Permanent Stormwater Treatment System.
Permittees must design the project so all stormwater discharged from the project during and after construction activities does not cause a violation of state water quality standards, including nuisance conditions, erosion in receiving channels or on downslope properties, or a significant adverse impact to wetlands caused by inundation or decrease of flow.
Permittees must design and construct a permanent stormwater treatment system to treat the water quality volume if the project's ultimate development replaces vegetation and/or other pervious surfaces creating a net increase of one (1) or more acres of cumulative impervious surface.
Permittees must calculate the water quality volume as one (1) inch times the net increase of impervious surfaces created by the project.

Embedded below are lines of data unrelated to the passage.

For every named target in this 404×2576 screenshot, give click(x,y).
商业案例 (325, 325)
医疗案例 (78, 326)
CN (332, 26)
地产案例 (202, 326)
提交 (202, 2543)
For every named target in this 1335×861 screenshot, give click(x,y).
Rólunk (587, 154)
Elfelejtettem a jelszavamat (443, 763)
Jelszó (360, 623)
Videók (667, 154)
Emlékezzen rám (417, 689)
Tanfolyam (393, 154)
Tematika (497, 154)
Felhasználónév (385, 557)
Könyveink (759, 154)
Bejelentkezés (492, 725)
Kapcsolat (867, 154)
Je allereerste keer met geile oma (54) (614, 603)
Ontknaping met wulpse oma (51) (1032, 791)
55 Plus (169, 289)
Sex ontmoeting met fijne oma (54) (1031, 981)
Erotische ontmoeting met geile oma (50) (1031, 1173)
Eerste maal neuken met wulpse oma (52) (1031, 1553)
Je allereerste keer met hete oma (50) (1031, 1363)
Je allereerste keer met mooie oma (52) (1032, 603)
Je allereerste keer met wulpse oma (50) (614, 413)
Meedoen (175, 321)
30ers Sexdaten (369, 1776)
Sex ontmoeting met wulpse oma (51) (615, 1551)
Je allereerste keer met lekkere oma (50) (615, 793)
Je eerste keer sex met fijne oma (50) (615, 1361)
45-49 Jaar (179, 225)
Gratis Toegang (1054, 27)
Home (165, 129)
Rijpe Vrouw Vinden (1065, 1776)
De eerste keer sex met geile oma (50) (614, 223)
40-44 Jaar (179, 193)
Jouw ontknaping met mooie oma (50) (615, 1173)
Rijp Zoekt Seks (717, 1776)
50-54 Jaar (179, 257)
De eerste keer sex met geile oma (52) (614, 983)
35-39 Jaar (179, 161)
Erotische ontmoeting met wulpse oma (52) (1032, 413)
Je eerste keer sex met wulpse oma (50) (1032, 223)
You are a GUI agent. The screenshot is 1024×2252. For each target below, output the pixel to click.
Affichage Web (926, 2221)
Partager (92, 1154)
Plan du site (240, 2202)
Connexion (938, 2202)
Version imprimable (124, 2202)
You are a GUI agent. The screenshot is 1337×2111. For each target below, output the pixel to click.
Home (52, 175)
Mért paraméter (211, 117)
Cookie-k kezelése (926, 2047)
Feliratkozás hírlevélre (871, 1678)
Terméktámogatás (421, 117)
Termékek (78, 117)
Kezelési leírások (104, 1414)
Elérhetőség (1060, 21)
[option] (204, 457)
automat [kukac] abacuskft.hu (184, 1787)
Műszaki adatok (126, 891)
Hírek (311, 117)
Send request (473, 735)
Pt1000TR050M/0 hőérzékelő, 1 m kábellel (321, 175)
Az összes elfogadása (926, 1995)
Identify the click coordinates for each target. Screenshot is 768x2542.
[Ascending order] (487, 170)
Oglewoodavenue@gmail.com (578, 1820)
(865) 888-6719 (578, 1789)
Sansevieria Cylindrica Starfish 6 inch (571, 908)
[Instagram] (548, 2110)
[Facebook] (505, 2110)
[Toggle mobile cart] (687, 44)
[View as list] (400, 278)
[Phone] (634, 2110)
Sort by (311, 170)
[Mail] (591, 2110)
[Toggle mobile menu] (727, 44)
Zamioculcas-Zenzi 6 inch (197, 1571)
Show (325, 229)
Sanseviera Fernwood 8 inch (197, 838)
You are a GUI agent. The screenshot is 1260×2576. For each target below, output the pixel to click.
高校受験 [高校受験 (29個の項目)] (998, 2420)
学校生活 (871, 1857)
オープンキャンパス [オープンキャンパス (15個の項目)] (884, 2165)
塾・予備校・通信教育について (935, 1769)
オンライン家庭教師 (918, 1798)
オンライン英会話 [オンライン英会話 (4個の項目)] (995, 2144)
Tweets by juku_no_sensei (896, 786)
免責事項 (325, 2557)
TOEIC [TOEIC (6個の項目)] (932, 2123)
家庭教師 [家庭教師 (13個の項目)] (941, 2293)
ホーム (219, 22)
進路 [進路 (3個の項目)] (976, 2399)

Permittees must first consider volume reduction practices on-site (e.g., infiltration or other) when designing the permanent stormwater treatment system. If this permit prohibits infiltration as described in item 16.14 through item 16.21, permittees may consider a wet sedimentation basin, filtration basin or regional pond. This permit does not consider wet sedimentation basins and filtration systems to be volume reduction practices.
For projects where the full volume reduction requirement cannot be met on-site, (e.g., the site has infiltration prohibitions), permittees must document the reasons in the SWPPP.
Permittees must discharge the water quality volume to a permanent stormwater treatment system prior to discharge to a surface water. For purposes of this item, surface waters do not include man-made drainage systems that convey stormwater to a permanent stormwater treatment system.
Where the proximity to bedrock precludes the installation of any of the permanent stormwater treatment practices required by Sections 15 through 19, permittees must install other treatment such as grassed swales, smaller ponds, or grit chambers, prior to the discharge of stormwater to surface waters.
For linear projects where permittees cannot treat the entire water quality volume within the existing right-of-way, permittees must make a reasonable attempt to obtain additional right-of-way, easement or other permission for stormwater treatment during the project planning process. Documentation of these attempts must be in the SWPPP. Permittees must still consider volume reduction practices first as described in item 15.5. If permittees cannot obtain additional right-of-way, easement or other permission, they must maximize the treatment of the water quality volume prior to discharge to surface waters.